Fans are allowed to bring signs, banners, posters, and flags into the arena, but on Wednesday, the policy was amended to ban content that staff at the center deems “political, ideological, or commercial in nature.”

The new policy, enacted before that night’s game, also now prohibits fans from hanging or taping signs over any part of the building, and bans the construction or display of any material that obstructs or interrupts the experience for other fans or guests.

The Wells Fargo Center's new policy on fan signs.
Wells Fargo Center
The Wells Fargo Center's new policy on fan signs.

Previously, the policy simply said that signs “may not be attached to stick/pole” and “must be in good taste.”

The old Wells Fargo Center sign policy.
Wells Fargo Center
The old Wells Fargo Center sign policy.

A spokesperson for the Wells Fargo Center said the policy change was part of regular updates that often happen at the beginning of a league season. The Sixers deferred comment on the policy to the Wells Fargo Center.

CBS3′s Alexandria Hoff initially reported that two fans were ejected by the center Wednesday because they were wearing shirts supporting the pro-democracy movement in Hong Kong. But Hoff later deleted her tweet, and a spokesperson for the arena said no fans were officially ejected from Wednesday’s game for China-related attire. Neither of the men responded to a request for comment.

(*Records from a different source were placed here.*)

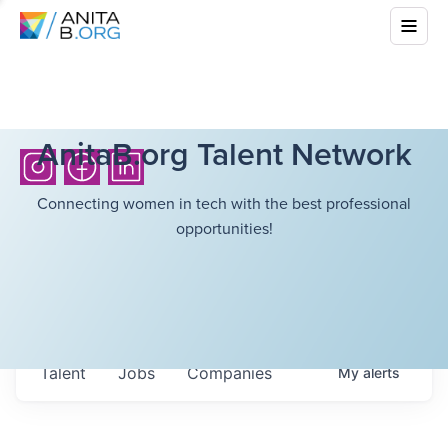
AnitaB.org Talent Network
Connecting women in tech with the best professional
opportunities!
Talent
Jobs
Companies
My
alerts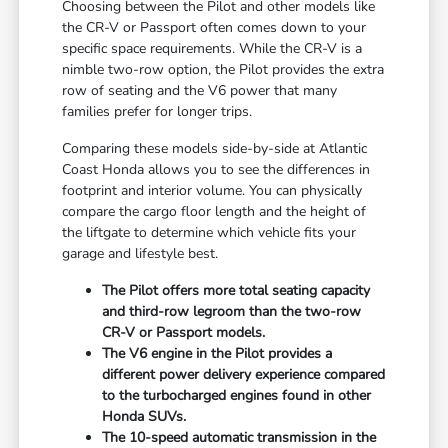
Choosing between the Pilot and other models like
the CR-V or Passport often comes down to your
specific space requirements. While the CR-V is a
nimble two-row option, the Pilot provides the extra
row of seating and the V6 power that many
families prefer for longer trips.
Comparing these models side-by-side at Atlantic
Coast Honda allows you to see the differences in
footprint and interior volume. You can physically
compare the cargo floor length and the height of
the liftgate to determine which vehicle fits your
garage and lifestyle best.
The Pilot offers more total seating capacity
and third-row legroom than the two-row
CR-V or Passport models.
The V6 engine in the Pilot provides a
different power delivery experience compared
to the turbocharged engines found in other
Honda SUVs.
The 10-speed automatic transmission in the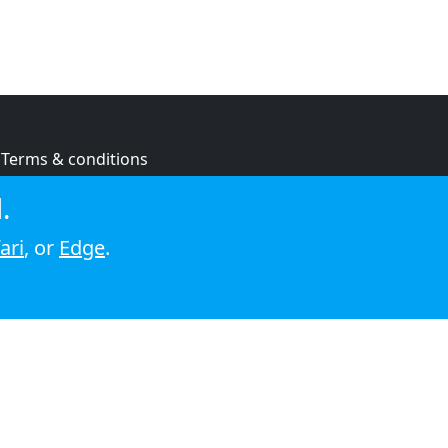
Terms & conditions
Privacy policy
.
Cookie policy
ari
, or
Edge
.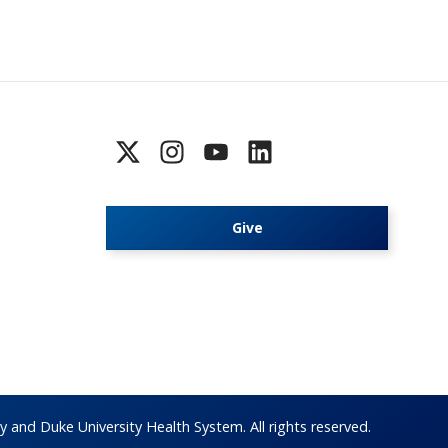
Give
 and Duke University Health System. All rights reserved.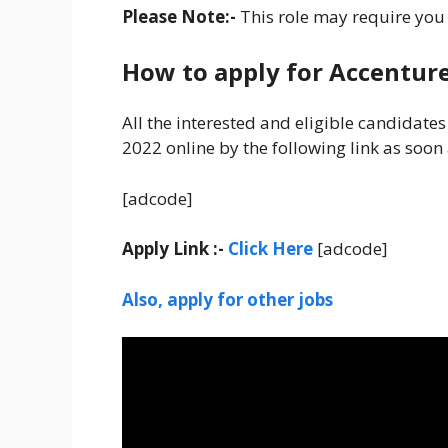
Please Note:-
This role may require you t
How to apply for Accentur
All the interested and eligible candidate
2022 online by the following link as soon
[adcode]
Apply Link :-
Click Here
[adcode]
Also, apply for other jobs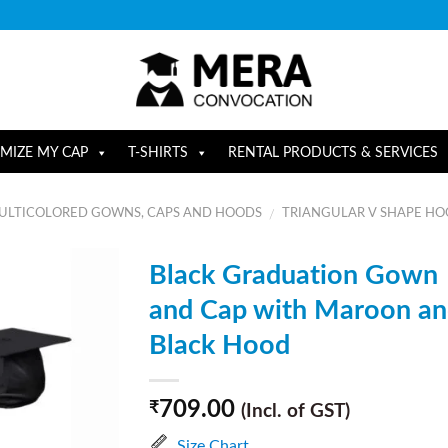
MIZE MY CAP
T-SHIRTS
RENTAL PRODUCTS & SERVICES
ULTICOLORED GOWNS, CAPS AND HOODS
TRIANGULAR V SHAPE H
/
Black Graduation Gown
and Cap with Maroon a
Black Hood
709.00
₹
(Incl. of GST)
Size Chart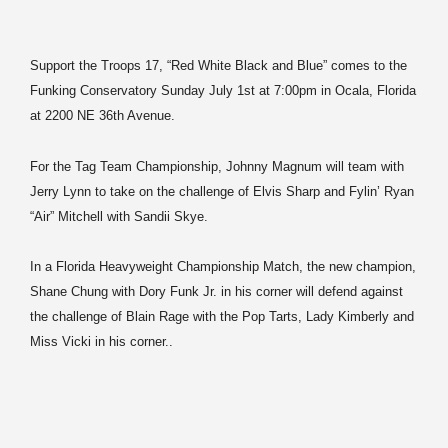
Support the Troops 17, “Red White Black and Blue” comes to the
Funking Conservatory Sunday July 1st at 7:00pm in Ocala, Florida
at 2200 NE 36th Avenue.
For the Tag Team Championship, Johnny Magnum will team with
Jerry Lynn to take on the challenge of Elvis Sharp and Fylin’ Ryan
“Air” Mitchell with Sandii Skye.
In a Florida Heavyweight Championship Match, the new champion,
Shane Chung with Dory Funk Jr. in his corner will defend against
the challenge of Blain Rage with the Pop Tarts, Lady Kimberly and
Miss Vicki in his corner..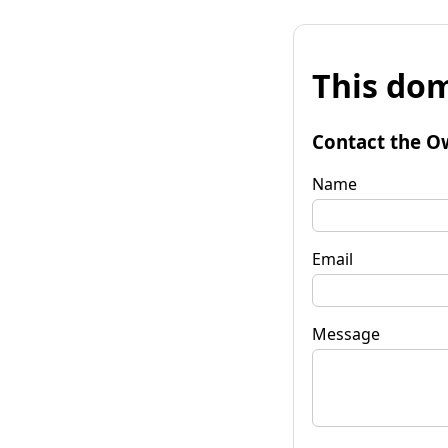
This dom
Contact the O
Name
Email
Message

During the NBA preseason, earlier this month, two fans holding “Free Hong Kong” signs were ejected from the stadium during an exhibition game against the Guangzhou Loong-Lions of the Chinese Basketball Association. A spokesperson for the center said that the two were ejected after being warned repeatedly about being disruptive, and that other fans around them were complaining.

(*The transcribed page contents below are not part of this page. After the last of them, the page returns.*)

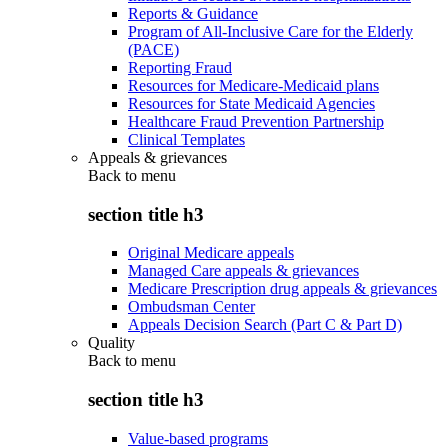
Reports & Guidance
Program of All-Inclusive Care for the Elderly
(PACE)
Reporting Fraud
Resources for Medicare-Medicaid plans
Resources for State Medicaid Agencies
Healthcare Fraud Prevention Partnership
Clinical Templates
Appeals & grievances
Back to
menu
section title h3
Original Medicare appeals
Managed Care appeals & grievances
Medicare Prescription drug appeals & grievances
Ombudsman Center
Appeals Decision Search (Part C & Part D)
Quality
Back to
menu
section title h3
Value-based programs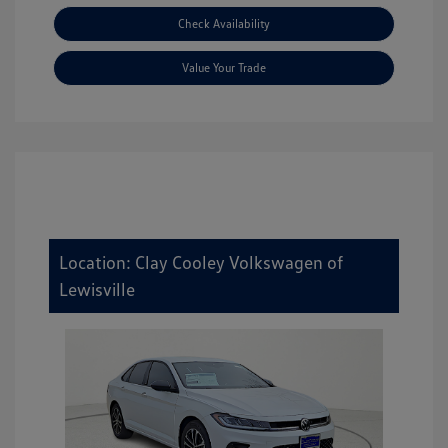
Check Availability
Value Your Trade
Location: Clay Cooley Volkswagen of
Lewisville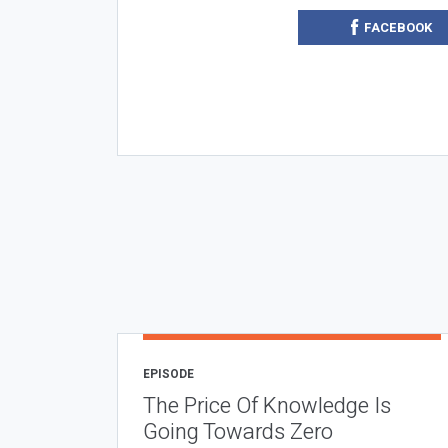
FACEBOOK
EPISODE
The Price Of Knowledge Is
Going Towards Zero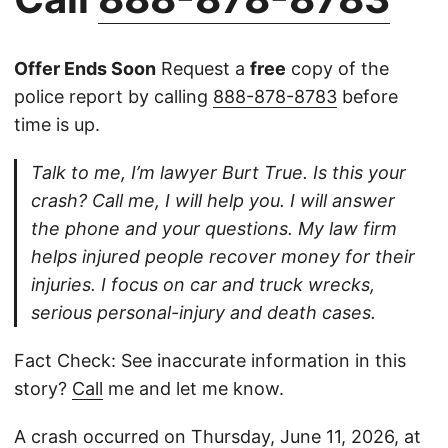
Offer Ends Soon
Request a
free
copy of the
police report by calling
888-878-8783
before
time is up.
Talk to me, I’m lawyer Burt True. Is this your
crash? Call me, I will help you. I will answer
the phone and your questions. My law firm
helps injured people recover money for their
injuries. I focus on car and truck wrecks,
serious personal-injury and death cases.
Fact Check: See inaccurate information in this
story?
Call
me and let me know.
A crash occurred on Thursday, June 11, 2026, at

Protests about China continue to be a thorn in the side of the NBA, which is grappling with the ramifications of a tweet sent (and quickly deleted) by Houston Rockets general manager Daryl Morey earlier this month that offered support for the protesters in Hong Kong. The Rockets have been particularly popular in China, where basketball is popular, since drafting Yao Ming, the country’s most-famous basketball player, in 2002.

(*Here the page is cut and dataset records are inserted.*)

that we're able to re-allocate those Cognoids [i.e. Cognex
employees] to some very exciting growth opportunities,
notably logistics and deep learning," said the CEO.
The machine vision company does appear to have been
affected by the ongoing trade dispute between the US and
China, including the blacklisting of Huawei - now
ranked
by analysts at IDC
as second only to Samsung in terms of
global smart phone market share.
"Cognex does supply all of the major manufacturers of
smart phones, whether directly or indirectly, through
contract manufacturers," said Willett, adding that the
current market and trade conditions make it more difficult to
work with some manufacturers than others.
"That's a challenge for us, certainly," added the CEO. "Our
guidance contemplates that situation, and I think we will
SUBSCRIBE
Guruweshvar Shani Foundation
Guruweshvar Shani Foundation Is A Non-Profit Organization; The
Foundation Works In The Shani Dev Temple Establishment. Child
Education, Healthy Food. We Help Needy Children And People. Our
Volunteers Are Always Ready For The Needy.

At the Sixers home opener, a pro-Hong Kong group of about 15 people wearing yellow T-shirts protested outside SEPTA’s NRG Station, but did not go inside the arena.

And on Tuesday, a group of protesters wore shirts that read “Fight for Freedom Stand for Hong Kong” outside the Staples Center in Los Angeles ahead of the Lakers’ season opener. Some fans were seen wearing them inside the stadium during the game, but there were no reports of ejections.

Capital One Arena in Washington, where “Free Hong Kong” signs were confiscated during a preseason game, prohibits signs that are “commercial or political in nature.” But many other arenas around the league don’t appear to have specific bans on political material. Madison Square Garden in New York City, the Barclays Center in Brooklyn, and TD Garden in Boston all ban obscene or derogatory signs but don’t prohibit political material outright.

The situation has divided current and former players. Lakers superstar LeBron James drew heat for claiming Morey was “misinformed” about the situation in Hong Kong, while former Sixers great Charles Barkley said “trashing” China could hurt the pockets of both the NBA and Nike.

But fellow Hall of Famer Shaquille O’Neal said on TNT on Tuesday that regardless of business deals in China, people in America should be able to freely voice their opinions on the matter.

“Daryl Morey was right,” O’Neal said. “Whenever you see something going on wrong anywhere in the world, you should have the right to say that’s not right, and that’s what he did.”

The NBA’s opening night games did not air on Chinese state-owned TV, where they have traditionally been televised. Only the Lakers-Clippers game streamed on Tencent, with which the NBA signed a five-year, $1.5 billion streaming deal in July.

Chinese state TV threatened “retribution” against NBA commissioner Adam Silver for saying the Chinese government wanted him to fire Morey over his tweet. The threat was broadcast across the country Saturday night, according to the New York Times.